'''

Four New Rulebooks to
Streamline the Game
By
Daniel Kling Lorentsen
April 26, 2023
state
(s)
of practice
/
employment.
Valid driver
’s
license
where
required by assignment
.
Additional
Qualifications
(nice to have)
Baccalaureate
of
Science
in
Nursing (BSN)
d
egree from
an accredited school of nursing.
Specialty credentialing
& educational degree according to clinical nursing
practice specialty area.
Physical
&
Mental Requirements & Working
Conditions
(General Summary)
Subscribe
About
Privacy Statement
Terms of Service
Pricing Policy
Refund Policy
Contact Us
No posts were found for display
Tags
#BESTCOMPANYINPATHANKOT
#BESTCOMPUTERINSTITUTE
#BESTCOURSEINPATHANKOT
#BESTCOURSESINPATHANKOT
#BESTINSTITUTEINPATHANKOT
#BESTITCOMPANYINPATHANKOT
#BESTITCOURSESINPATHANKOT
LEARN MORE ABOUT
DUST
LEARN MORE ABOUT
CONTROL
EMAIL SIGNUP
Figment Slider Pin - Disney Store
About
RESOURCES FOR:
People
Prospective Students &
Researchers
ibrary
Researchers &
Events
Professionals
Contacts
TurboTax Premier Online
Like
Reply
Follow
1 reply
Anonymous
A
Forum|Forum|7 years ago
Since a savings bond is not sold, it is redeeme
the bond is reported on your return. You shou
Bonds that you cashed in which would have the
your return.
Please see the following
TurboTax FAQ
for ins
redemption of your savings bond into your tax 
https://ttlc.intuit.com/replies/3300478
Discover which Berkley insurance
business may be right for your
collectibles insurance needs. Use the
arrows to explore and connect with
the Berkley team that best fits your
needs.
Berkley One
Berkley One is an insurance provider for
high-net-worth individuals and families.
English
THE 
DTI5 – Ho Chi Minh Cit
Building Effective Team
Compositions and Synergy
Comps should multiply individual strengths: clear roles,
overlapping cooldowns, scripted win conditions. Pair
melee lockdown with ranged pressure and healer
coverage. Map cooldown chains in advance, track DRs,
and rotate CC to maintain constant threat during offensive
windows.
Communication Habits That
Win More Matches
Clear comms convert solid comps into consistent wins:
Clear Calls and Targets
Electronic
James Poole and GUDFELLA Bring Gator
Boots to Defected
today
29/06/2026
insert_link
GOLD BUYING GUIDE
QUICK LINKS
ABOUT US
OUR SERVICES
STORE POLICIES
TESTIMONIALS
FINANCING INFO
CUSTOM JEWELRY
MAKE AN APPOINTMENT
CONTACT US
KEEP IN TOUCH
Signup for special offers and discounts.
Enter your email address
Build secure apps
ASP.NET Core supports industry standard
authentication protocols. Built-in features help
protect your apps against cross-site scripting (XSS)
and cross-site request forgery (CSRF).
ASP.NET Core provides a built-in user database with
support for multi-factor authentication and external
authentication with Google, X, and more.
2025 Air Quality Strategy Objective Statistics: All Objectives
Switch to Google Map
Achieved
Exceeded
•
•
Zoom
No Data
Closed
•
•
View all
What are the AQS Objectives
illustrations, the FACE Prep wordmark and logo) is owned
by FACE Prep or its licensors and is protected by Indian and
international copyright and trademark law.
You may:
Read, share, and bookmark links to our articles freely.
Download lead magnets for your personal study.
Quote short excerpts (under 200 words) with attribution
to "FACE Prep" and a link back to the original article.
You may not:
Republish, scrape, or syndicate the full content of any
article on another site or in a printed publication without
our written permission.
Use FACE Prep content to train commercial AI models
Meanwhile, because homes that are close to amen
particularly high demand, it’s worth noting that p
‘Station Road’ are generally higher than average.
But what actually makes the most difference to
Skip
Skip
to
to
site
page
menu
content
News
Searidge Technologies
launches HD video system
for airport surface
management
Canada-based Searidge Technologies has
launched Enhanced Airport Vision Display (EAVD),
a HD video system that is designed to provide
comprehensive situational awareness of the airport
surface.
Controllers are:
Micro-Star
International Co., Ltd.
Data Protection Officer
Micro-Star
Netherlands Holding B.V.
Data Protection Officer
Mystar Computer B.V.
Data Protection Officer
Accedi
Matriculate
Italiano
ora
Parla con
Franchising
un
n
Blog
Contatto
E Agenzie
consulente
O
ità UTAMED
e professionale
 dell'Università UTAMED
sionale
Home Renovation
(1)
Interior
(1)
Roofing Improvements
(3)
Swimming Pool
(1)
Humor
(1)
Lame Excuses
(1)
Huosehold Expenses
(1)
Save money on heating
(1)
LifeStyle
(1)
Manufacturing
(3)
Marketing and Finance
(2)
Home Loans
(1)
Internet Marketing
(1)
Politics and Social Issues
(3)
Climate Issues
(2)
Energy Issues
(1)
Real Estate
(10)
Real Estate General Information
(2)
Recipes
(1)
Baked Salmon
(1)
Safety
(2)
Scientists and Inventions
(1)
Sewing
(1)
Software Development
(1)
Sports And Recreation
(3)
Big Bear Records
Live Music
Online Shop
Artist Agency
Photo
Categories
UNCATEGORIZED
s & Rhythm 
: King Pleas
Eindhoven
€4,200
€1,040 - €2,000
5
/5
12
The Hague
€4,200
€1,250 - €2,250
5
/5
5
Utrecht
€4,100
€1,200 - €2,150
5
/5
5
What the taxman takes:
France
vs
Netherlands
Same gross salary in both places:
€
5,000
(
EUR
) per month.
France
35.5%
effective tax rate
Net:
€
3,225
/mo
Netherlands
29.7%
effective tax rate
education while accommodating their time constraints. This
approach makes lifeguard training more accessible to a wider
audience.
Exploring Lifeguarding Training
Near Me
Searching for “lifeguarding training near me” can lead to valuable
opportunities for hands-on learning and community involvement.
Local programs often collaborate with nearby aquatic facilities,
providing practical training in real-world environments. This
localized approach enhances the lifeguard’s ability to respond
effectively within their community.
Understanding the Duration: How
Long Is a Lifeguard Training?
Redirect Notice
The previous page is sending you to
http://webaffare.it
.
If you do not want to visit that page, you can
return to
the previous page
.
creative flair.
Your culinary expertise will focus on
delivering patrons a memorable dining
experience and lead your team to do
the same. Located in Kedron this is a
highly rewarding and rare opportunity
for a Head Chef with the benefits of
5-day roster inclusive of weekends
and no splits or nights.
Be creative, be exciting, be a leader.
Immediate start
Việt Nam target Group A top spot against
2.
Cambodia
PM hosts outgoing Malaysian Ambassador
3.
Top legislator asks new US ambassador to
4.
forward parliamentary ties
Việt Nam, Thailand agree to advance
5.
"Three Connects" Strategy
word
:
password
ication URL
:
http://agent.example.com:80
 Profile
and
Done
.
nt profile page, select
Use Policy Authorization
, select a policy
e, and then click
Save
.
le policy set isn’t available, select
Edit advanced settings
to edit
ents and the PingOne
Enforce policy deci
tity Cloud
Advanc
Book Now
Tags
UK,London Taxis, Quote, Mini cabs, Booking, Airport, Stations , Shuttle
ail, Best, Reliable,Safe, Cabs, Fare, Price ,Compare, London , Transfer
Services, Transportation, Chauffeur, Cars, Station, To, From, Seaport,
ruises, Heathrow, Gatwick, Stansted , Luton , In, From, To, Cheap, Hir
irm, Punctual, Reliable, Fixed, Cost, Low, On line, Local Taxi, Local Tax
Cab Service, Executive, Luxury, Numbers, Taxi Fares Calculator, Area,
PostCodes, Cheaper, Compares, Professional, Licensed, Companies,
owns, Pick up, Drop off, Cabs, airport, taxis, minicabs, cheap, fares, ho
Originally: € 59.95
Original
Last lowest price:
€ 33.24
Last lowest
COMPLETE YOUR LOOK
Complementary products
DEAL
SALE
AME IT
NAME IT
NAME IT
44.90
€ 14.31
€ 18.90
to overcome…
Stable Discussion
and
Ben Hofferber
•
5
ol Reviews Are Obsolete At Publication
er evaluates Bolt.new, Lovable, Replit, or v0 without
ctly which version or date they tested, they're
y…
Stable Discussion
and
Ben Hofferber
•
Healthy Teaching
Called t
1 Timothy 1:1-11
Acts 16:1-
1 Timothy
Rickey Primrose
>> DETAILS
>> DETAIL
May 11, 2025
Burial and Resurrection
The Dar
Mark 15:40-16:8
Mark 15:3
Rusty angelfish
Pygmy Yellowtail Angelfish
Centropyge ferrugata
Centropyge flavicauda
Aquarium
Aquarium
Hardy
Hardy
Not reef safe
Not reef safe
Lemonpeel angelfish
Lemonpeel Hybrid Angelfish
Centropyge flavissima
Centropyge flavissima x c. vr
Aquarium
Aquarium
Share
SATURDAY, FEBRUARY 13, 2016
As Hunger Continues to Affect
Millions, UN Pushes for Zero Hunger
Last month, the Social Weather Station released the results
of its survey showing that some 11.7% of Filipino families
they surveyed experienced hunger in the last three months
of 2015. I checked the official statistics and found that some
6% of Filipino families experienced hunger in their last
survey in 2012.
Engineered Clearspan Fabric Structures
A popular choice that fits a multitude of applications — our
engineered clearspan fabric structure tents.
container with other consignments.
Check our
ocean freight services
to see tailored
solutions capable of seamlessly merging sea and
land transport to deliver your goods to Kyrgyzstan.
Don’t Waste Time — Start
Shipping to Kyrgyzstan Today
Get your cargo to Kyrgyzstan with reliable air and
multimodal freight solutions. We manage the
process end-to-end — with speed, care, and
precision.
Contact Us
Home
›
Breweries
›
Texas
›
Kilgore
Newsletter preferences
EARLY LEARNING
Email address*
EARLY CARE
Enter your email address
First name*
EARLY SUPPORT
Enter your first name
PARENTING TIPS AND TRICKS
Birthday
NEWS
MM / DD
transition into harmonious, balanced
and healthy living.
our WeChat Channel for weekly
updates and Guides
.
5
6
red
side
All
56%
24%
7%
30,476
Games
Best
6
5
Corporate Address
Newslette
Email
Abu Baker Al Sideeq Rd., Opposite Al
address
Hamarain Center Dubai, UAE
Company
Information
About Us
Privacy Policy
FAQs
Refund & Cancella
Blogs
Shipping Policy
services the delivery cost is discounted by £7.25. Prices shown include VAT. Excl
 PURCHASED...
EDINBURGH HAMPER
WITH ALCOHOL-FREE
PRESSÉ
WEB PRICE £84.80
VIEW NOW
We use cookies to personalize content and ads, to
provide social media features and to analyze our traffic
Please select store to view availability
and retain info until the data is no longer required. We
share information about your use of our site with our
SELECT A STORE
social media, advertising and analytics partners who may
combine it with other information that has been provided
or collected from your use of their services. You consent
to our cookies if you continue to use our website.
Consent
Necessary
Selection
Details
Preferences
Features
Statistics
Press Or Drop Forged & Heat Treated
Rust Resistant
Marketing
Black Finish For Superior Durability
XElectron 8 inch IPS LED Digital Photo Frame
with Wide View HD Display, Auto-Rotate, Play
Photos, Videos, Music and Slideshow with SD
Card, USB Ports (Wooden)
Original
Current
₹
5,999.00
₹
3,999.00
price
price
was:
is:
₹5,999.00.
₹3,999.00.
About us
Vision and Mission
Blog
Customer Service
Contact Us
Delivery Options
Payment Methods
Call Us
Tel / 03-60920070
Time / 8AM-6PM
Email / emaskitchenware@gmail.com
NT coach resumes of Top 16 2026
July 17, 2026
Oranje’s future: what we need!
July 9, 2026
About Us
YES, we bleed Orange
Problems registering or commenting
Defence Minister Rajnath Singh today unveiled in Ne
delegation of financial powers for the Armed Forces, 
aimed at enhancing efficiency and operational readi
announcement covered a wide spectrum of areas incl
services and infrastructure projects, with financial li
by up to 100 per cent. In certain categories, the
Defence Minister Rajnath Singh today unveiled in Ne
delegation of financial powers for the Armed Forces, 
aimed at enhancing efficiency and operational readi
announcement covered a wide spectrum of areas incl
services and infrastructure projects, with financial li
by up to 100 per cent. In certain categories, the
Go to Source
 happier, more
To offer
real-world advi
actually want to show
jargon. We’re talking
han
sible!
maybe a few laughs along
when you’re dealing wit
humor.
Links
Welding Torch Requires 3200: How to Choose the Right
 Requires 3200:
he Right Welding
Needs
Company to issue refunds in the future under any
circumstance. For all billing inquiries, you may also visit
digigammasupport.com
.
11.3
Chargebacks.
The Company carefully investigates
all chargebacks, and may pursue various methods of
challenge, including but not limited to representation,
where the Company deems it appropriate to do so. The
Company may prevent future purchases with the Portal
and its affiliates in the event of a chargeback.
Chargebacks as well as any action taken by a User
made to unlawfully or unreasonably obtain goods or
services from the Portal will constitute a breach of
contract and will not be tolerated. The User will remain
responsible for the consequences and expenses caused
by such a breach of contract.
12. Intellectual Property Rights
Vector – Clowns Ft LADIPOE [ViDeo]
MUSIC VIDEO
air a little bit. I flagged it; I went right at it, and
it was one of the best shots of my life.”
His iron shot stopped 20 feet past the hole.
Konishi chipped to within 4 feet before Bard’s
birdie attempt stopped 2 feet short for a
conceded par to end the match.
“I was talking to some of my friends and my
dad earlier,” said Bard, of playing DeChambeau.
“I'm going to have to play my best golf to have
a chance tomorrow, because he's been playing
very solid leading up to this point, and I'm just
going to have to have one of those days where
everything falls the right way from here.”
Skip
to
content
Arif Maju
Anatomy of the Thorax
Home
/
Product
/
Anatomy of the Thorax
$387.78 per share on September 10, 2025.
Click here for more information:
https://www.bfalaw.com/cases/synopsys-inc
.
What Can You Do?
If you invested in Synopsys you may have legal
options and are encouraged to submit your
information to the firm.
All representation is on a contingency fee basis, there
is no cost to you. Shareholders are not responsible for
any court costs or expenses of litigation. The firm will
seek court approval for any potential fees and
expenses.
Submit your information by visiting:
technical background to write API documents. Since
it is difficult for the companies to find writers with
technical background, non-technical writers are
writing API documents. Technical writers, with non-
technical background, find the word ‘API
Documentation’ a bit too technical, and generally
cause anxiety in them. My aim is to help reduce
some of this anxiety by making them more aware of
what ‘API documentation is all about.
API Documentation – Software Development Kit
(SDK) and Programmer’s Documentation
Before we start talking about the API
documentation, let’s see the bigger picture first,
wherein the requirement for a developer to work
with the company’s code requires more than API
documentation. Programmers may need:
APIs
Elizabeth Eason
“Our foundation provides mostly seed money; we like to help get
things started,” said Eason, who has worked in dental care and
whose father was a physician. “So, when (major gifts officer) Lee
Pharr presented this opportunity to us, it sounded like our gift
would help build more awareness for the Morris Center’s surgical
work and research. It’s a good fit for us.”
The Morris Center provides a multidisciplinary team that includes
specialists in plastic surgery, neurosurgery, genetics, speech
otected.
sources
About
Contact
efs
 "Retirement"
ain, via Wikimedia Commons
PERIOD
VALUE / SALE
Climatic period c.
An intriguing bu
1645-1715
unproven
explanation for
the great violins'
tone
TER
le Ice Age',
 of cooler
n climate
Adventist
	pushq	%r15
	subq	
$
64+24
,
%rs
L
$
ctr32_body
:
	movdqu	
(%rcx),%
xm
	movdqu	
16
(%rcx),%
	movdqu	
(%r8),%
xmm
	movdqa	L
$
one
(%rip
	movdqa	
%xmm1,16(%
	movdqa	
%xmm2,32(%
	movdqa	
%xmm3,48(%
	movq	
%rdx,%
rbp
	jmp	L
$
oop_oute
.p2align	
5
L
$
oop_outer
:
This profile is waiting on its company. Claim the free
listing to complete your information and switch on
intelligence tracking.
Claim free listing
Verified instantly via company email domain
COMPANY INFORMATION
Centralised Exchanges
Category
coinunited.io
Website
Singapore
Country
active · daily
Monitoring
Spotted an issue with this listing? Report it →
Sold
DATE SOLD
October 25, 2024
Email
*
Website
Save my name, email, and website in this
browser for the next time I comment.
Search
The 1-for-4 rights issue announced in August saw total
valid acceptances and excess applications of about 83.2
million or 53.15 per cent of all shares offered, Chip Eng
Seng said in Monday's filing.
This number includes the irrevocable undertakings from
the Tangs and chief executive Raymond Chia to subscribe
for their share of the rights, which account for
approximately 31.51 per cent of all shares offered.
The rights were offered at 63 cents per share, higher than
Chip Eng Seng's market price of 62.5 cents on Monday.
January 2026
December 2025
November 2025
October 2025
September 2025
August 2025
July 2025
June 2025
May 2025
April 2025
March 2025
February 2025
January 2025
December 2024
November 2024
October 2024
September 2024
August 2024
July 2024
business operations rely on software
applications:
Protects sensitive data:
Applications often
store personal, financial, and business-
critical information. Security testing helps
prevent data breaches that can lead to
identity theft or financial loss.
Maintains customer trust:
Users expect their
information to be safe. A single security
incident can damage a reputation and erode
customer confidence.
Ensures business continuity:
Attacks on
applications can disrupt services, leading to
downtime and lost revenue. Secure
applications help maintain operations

'''

• _THE PROBLEM_:
Using the listing above, count the lines that contain the word "Marketing" and state only that number.

• _ANSWER TO THIS PROBLEM_:
3